Economists sound alarm as Sudan’s trade deficit hits $6.7 billion
A leading Sudanese economist cites the decline in petroleum production and the loss of traditional markets following the October 2021 military coup d’état, after the Central Bank of Sudan stated in its annual report for 2022 that the trade balance deficit has risen to an unprecedented $6.7 billion in 10 years. According to the annual report, in 2022, the country’s imports rose to $1,194,000,000, while exports amounted to $4,357,418,000.
Economic expert and leading member of the Communist Party of Sudan, Sidgi Kaballo, attributed the large rise in the trade balance deficit following the military coup d’état in October 2021 to “the decline in petroleum production and the loss of traditional markets for the second time after the situation began to improve after the fall of the previous regime [in April 2019]”.
In an interview with Radio Dabanga, Kaballo noted the increase in smuggling, especially of gold, and the decrease in livestock exports, in particular to Saudi Arabia.
He pointed to the impact of the government vacuum for more than a year, the lack of an effective Ministry of Commerce, the weak banking system, the scarcity of foreign currency, and the increase in the import of complementary goods.

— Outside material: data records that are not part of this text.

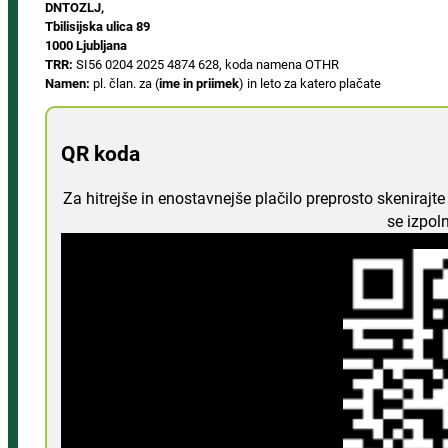
DNTOZLJ,
Tbilisijska ulica 89
1000 Ljubljana
TRR:
SI56 0204 2025 4874 628, koda namena OTHR
Namen:
pl. član. za (
ime in priimek
) in leto za katero plačate
QR koda
Za hitrejše in enostavnejše plačilo preprosto skeniraj
se izpol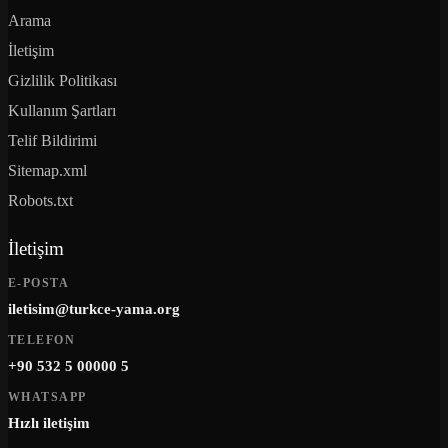
Arama
İletişim
Gizlilik Politikası
Kullanım Şartları
Telif Bildirimi
Sitemap.xml
Robots.txt
İletişim
E-POSTA
iletisim@turkce-yama.org
TELEFON
+90 532 5 00000 5
WHATSAPP
Hızlı iletişim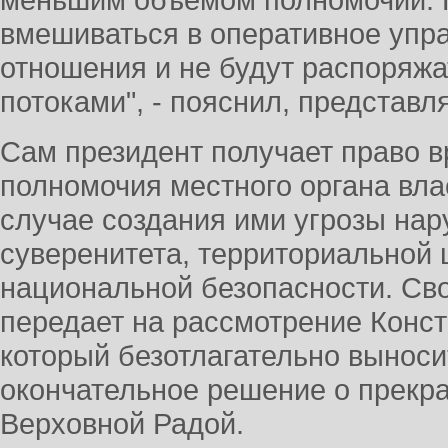
вмешиваться в оперативное упра
отношения и не будут распоряж
потоками", - пояснил, представл
Сам президент получает право 
полномочия местного органа влас
случае создания ими угрозы нар
суверенитета, территориальной 
национальной безопасности. Св
передает на рассмотрение Конст
который безотлагательно выносит
окончательное решение о прекр
Верховной Радой.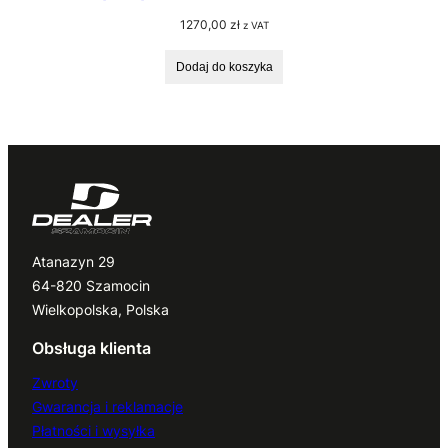
1270,00
zł
z VAT
Dodaj do koszyka
Atanazyn 29
64-820 Szamocin
Wielkopolska, Polska
Obsługa klienta
Zwroty
Gwarancja i reklamacje
Płatności i wysyłka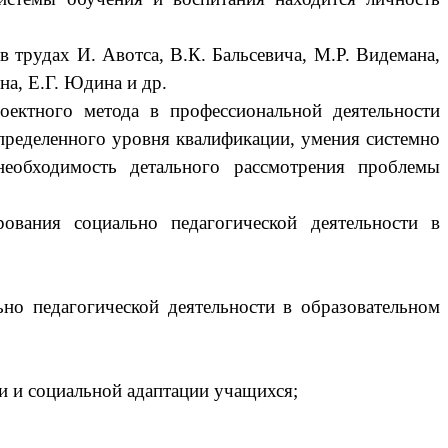
 трудах И. Авотса, В.К. Бальсевича, М.Р. Видемана,
а, Е.Г. Юдина и др.
роектного метода в профессиональной деятельности
определенного уровня квалификации, умения системно
еобходимость детального рассмотрения проблемы
ования социально педагогической деятельности в
о педагогической деятельности в образовательном
 и социальной адаптации учащихся;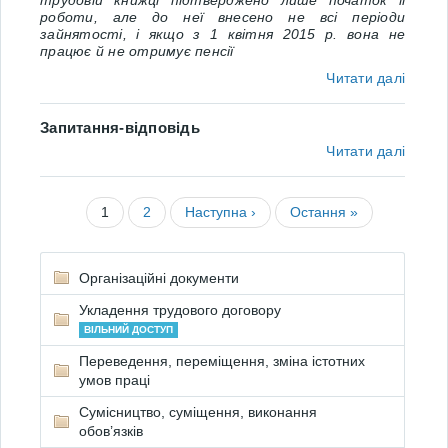
трудовій книжці підтверджено лише початок її
роботи, але до неї внесено не всі періоди
зайнятості, і якщо з 1 квітня 2015 р. вона не
працює й не отримує пенсії
Читати далі
Запитання-відповідь
Читати далі
1
2
Наступна ›
Остання »
Організаційні документи
Укладення трудового договору
ВІЛЬНИЙ ДОСТУП
Переведення, переміщення, зміна істотних
умов праці
Сумісництво, суміщення, виконання
обов’язків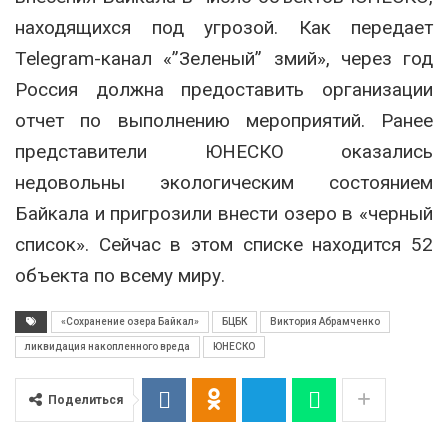
находящихся под угрозой. Как передает
Telegram-канал «”Зеленый” змий», через год
Россия должна предоставить организации
отчет по выполнению мероприятий. Ранее
представители ЮНЕСКО оказались
недовольны экологическим состоянием
Байкала и пригрозили внести озеро в «черный
список». Сейчас в этом списке находится 52
объекта по всему миру.
«Сохранение озера Байкал»
БЦБК
Виктория Абрамченко
ликвидация накопленного вреда
ЮНЕСКО
Поделиться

‘The ensuing increases in production costs and weakened competitiveness cause more deficit in the trade balance…’ – Sidgi Kaballo
Regarding the impact of the increase in the trade balance deficit, Kaballo said that this leads to a decrease in the value of the Sudanese pound and increased inflation rates and leads to an increase in prices. “The ensuing increases in production costs and weakened competitiveness cause more deficit in the trade balance.”
The economist emphasised the importance to regulate imports by stopping the import of complementary commodities, to produce more than only raw materials, to regulate the gold trade and reform oil and gas production in order to reduce the high number of imports. He also called for attracting investments to explore for gas near Suakin in Red Sea state and the southern part of the Blue Nile region.
He strongly criticised the increase in customs tariffs of more than 100 commodities fuel and cooking gas announced by the Ministry of Finance earlier this week. “This will lead to an increase in production and transportation costs all over the country and will severely affect the already dire living conditions of the people, who were recently plagued again by raised power and water tariffs“.
Kaballo further lamented that the decision of the Finance Ministry of Finance “is not based on any economic policy aimed at encouraging local industry nor is it accompanied by any measures to encourage local production”.
Economist Osman Kheiry explained to Radio Dabanga that the reasons for the deficit in the trade balance are that the government allows the import of goods in order to benefit from the imposed customs and taxes, while exports are declining due to raised levies.
“The Sudanese economy is suffering from exhausting pressure, high production costs, and the increase in levies at all levels of government, which in the end leads to obstruction of the export chain,” he said, pointing to “the complete paralysis in the industrial sector, due to high levies and taxes, high import costs, and the weakness of the agricultural sector due to high input costs”.
The economist expects “the trade balance deficit to continue to increase and to generate an explosive inflation unless the state pays attention to attracting investments and partnerships”.
Kheiry warned of the entry of a ‘mafia’ in the field of exports made up of corrupt military and civilian officials involved in smuggling and organised crime.